When the Nicaraguan electorate goes to the polls this Sunday in presidential elections, incumbent president Daniel Ortega and the Sandinista Front for National Liberation (FSLN) party are almost guaranteed to win. Ortega has promised five more years of the same if returned to power—a dangerous prospect for Nicaraguan women and girls.
Nicaragua suffers epidemic levels of gender-based and sexual violence, and a 2006 ban on abortion has undermined advances in maternal health, putting thousands of women and girls at risk. Amnesty International (AI) is so concerned that it has targeted Nicaragua for a direct campaign in a wider region where women’s and girls’ rights regularly come head-to-head with entrenched machismo. Esther Major, Central America researcher at AI, says
The government is responding to the size of the problem, which is huge, with … absolute silence. […] The situation in El Salvador, for example, with regard to violence against women, is shocking, but the President and his wife are speaking out and making statements. This government in Nicaragua is refusing to address or even acknowledge the problem.
Nicaragua’s human-rights defenders face an ongoing battle to respond to the needs of so many women and girls. “Programmes that we had … for women and girls’ protection with previous government are no longer implemented,” says Juanita Jiménez Martínez, lawyer for the Autonomous Women’s Movement (MAM), one of the country’s leading feminist organizations.

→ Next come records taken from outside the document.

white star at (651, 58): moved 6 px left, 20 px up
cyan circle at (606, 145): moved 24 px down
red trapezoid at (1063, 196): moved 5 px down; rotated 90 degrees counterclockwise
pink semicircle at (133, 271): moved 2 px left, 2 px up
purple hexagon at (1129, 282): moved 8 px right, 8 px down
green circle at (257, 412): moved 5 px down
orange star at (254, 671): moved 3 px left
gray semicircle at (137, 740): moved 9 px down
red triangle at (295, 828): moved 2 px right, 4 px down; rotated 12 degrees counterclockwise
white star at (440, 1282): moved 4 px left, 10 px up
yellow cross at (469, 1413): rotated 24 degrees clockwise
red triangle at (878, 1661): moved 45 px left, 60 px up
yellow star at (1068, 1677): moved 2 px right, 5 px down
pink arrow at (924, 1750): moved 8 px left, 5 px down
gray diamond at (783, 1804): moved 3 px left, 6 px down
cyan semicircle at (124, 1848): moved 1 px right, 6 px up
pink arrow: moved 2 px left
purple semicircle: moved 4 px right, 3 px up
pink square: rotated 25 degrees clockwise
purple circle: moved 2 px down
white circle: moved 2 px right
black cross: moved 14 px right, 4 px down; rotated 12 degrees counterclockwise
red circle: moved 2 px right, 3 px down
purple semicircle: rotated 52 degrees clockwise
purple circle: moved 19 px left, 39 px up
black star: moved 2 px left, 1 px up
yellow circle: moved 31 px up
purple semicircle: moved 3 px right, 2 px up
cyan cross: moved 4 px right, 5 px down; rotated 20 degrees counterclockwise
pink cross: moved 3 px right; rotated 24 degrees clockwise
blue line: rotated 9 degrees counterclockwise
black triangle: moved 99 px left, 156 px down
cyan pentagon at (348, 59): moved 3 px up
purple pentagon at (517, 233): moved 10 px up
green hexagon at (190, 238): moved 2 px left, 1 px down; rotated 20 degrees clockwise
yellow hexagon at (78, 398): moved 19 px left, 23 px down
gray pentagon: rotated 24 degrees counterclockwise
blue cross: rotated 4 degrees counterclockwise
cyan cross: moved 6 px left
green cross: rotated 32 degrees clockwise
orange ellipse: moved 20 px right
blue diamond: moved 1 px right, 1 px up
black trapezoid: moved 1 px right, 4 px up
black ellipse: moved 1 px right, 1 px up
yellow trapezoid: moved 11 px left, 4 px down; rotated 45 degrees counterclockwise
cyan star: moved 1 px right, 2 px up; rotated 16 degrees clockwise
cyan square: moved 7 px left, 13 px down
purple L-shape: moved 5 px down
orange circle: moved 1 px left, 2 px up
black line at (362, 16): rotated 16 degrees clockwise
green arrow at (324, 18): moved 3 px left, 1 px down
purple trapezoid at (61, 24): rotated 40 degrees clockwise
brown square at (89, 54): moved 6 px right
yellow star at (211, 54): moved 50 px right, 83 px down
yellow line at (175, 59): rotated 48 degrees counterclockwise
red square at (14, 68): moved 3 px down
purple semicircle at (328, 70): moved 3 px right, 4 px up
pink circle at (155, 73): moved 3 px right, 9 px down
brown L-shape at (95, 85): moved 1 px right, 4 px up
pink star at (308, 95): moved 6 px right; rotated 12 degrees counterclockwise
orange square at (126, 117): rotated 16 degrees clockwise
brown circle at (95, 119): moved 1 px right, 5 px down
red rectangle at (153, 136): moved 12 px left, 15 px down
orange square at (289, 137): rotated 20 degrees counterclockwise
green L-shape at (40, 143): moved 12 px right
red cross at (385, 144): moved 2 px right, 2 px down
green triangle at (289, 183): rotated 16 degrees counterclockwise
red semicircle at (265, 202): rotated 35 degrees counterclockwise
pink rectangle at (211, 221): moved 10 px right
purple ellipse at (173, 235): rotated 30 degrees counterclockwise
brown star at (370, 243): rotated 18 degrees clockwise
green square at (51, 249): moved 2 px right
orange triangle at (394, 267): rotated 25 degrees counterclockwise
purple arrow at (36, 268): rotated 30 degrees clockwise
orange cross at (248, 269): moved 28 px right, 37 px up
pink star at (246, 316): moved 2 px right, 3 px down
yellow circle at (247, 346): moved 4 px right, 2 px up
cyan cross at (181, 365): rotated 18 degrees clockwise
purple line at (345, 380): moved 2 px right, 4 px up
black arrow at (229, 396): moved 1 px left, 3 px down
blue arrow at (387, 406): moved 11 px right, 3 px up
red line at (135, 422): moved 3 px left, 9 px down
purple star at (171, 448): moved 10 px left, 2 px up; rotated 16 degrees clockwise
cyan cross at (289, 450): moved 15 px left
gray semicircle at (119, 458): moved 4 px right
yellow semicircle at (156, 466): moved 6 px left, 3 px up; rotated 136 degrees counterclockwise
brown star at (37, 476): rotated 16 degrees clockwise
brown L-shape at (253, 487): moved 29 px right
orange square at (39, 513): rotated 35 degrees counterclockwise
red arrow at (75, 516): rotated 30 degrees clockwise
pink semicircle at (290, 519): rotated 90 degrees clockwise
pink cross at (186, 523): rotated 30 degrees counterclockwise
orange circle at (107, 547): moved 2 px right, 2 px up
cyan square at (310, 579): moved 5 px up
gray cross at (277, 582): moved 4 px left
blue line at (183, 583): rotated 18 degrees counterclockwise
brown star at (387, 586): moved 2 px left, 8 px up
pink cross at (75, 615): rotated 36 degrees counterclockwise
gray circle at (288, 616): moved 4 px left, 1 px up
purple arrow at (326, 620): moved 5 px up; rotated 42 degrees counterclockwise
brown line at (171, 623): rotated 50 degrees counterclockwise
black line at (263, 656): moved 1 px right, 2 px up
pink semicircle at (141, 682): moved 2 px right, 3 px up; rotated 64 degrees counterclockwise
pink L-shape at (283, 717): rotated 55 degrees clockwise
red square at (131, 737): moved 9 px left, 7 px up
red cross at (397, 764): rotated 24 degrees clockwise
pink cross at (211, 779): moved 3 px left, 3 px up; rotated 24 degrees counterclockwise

In the past, the national police worked jointly with [women’s] organizations on gender based violence. But now they’re encouraged to work ‘for the family,’ to preserve the family… This means less protection for women, more authority for men. […] This is a step backwards.
Girls under 17 represent around two-thirds of reported rapes in Nicaragua, and actual incidents are probably much higher, as many girls only report the crime when they fall pregnant by their attacker. Those victims who might have sought an abortion until 2006 now often feel pushed to take devastating measures. “In 2008, the maternal mortality statistics showed high suicide rates,” says Major. “The biggest killer of teenage girls who were pregnant was poison.”
Why is Nicaragua, with a strong feminist movement and some of the most progressive legislation in the region, letting down the female population so badly?
Firstly, there is a powerful, conservative element in the country that lobbied in 2006 for the all-out ban on abortion, gaining exceptional and lasting influence in policy making. Jiménez Martínez also points to allegations in the late 1990s that Ortega had committed years of sexual abuse against his stepdaughter, Zoilamérica Narváez. ‘To talk about sexual abuse in Nicaragua is to talk against Daniel Ortega,” she told me. Members of the women’s movement rallied around Narváez at the time, and since Ortega took the 2006 presidency, women and girls’ rights have dropped off the agenda and women’s organizations have been subjected to arbitrary state scrutiny and smear campaigns in state-owned media.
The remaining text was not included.